Dans sa conclusion, Vincent Peillon livre qu’un des objectifs de cet ouvrage fut d’« éclairer et enrichir certaines discussions et polémiques contemporaines, rétablir certaines vérités et corriger certains égarements qui accompagnent le tournant illibéral de nos démocraties en le lestant d’une conception identitaire et sécuritaire de la laïcité et de la République, très éloignée de leur définition originelle » (page 178).
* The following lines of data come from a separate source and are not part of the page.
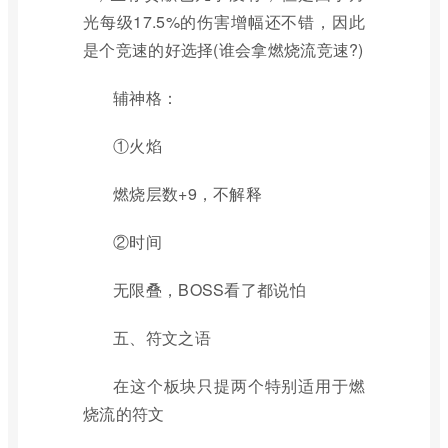
光每级17.5%的伤害增幅还不错，因此
是个竞速的好选择(谁会拿燃烧流竞速?)
辅神格：
①火焰
燃烧层数+9，不解释
②时间
无限叠，BOSS看了都说怕
五、符文之语
在这个板块只提两个特别适用于燃
烧流的符文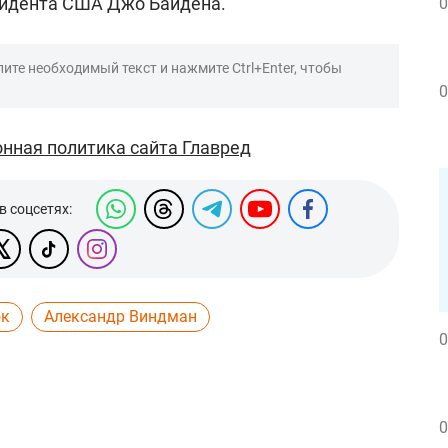
зидента США Джо Байдена.
0
ите необходимый текст и нажмите Ctrl+Enter, чтобы
0
нная политика сайта Главред
в соцсетях:
юк
Александр Виндман
0
0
Il précise plus loin qu’il a voulu montrer que « l’engendrement de la modernité n’était pas le fait d’un retrait de la religion, pas davantage celui d’une reconduction de celle-ci, mais celui d’une métamorphose, d’une redéfinition et d’un redéploiement du religieux lui-même, en particulier à travers la mystique et l’hérésie, et que ce redéploiement pouvait aussi se comprendre comme une radicalisation du religieux, et de présenter comme la reconquête du noyau proprement religieux des religions. À ce titre, il n’était ni une liquidation, ni une neutralisation du religieux. Nous avions ainsi cheminé, selon les termes de Jean-Claude Monod, entre le déni de la dette et le déni de la nouveauté » (page 202). La dernière phrase de cette conclusion se trouve être : « La laïcité propose un modèle absolument singulier de sécularisation emportant avec lui une conception tout aussi singulière, philosophique et politique, de la modernité comme hérésie » (page 210).